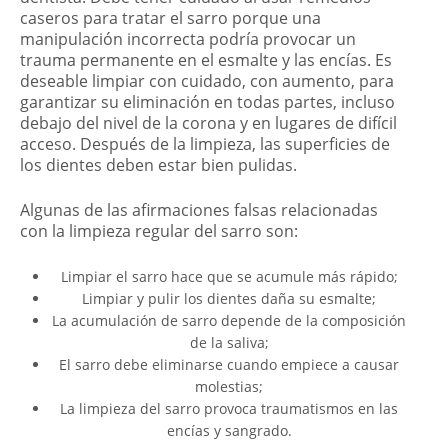
caseros para tratar el sarro porque una
manipulación incorrecta podría provocar un
trauma permanente en el esmalte y las encías. Es
deseable limpiar con cuidado, con aumento, para
garantizar su eliminación en todas partes, incluso
debajo del nivel de la corona y en lugares de difícil
acceso. Después de la limpieza, las superficies de
los dientes deben estar bien pulidas.
Algunas de las afirmaciones falsas relacionadas
con la limpieza regular del sarro son:
Limpiar el sarro hace que se acumule más rápido;
Limpiar y pulir los dientes daña su esmalte;
La acumulación de sarro depende de la composición
de la saliva;
El sarro debe eliminarse cuando empiece a causar
molestias;
La limpieza del sarro provoca traumatismos en las
encías y sangrado.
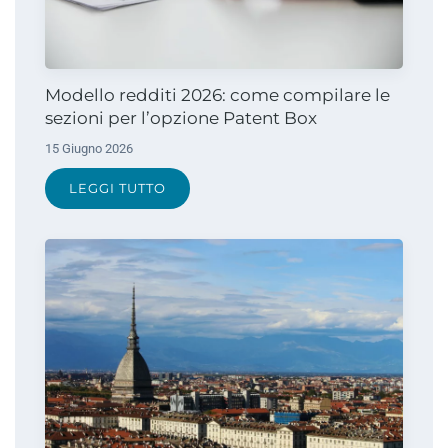
Modello redditi 2026: come compilare le
sezioni per l’opzione Patent Box
15 Giugno 2026
LEGGI TUTTO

*-*-*

* [Work instruction]:
A faithful transcription of the material, with no pictures, is the expected result.

* [Expected answer]:
caseros para tratar el sarro porque una
manipulación incorrecta podría provocar un
trauma permanente en el esmalte y las encías. Es
deseable limpiar con cuidado, con aumento, para
garantizar su eliminación en todas partes, incluso
debajo del nivel de la corona y en lugares de difícil
acceso. Después de la limpieza, las superficies de
los dientes deben estar bien pulidas.
Algunas de las afirmaciones falsas relacionadas
con la limpieza regular del sarro son:
Limpiar el sarro hace que se acumule más rápido;
Limpiar y pulir los dientes daña su esmalte;
La acumulación de sarro depende de la composición
de la saliva;
El sarro debe eliminarse cuando empiece a causar
molestias;
La limpieza del sarro provoca traumatismos en las
encías y sangrado.
Modello redditi 2026: come compilare le
sezioni per l’opzione Patent Box
15 Giugno 2026
LEGGI TUTTO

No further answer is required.